Exercise data:
○ ○ ○ ○
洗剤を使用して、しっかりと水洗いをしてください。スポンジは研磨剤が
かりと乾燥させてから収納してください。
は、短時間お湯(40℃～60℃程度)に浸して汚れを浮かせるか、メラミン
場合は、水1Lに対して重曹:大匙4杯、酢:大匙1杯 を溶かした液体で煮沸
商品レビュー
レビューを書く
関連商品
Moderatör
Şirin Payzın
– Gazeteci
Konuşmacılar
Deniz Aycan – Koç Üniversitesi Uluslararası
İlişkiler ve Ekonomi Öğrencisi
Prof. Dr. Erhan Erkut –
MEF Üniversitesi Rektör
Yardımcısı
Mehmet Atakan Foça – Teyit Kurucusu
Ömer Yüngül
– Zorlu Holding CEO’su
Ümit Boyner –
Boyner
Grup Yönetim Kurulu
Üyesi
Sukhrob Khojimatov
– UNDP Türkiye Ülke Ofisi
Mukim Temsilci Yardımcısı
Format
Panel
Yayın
○ ○ ○ ○
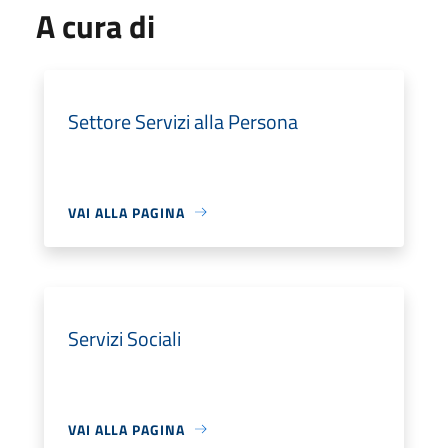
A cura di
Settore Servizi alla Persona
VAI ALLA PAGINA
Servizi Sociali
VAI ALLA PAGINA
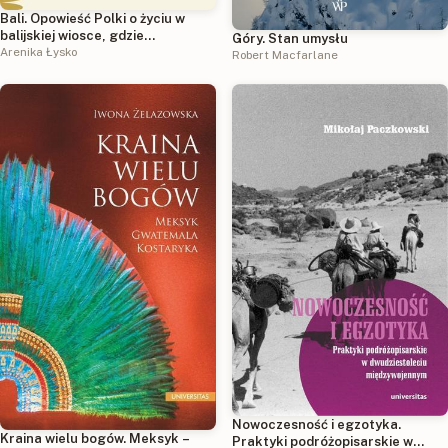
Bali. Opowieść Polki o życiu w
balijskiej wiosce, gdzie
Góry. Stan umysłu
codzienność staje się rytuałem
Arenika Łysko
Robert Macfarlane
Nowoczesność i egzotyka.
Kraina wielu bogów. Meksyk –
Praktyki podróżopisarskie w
○ ○ ○ ○
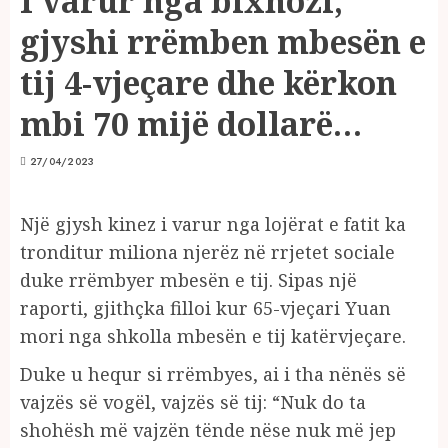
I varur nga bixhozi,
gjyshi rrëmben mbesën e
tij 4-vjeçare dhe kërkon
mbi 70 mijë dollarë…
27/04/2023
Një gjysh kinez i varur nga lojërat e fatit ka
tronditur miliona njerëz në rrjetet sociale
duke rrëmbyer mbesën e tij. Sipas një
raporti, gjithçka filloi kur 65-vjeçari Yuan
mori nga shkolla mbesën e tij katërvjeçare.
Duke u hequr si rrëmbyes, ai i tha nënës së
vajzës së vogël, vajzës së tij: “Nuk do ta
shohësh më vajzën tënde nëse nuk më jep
○ ○ ○ ○
About this task: All that should be written out is the stretch of lines above between the one holding "Një gjysh kinez" and the one holding "vajzës së vogël, vajzës", inclusive, exactly as given.

Completed exercise:
Një gjysh kinez i varur nga lojërat e fatit ka
tronditur miliona njerëz në rrjetet sociale
duke rrëmbyer mbesën e tij. Sipas një
raporti, gjithçka filloi kur 65-vjeçari Yuan
mori nga shkolla mbesën e tij katërvjeçare.
Duke u hequr si rrëmbyes, ai i tha nënës së
vajzës së vogël, vajzës së tij: “Nuk do ta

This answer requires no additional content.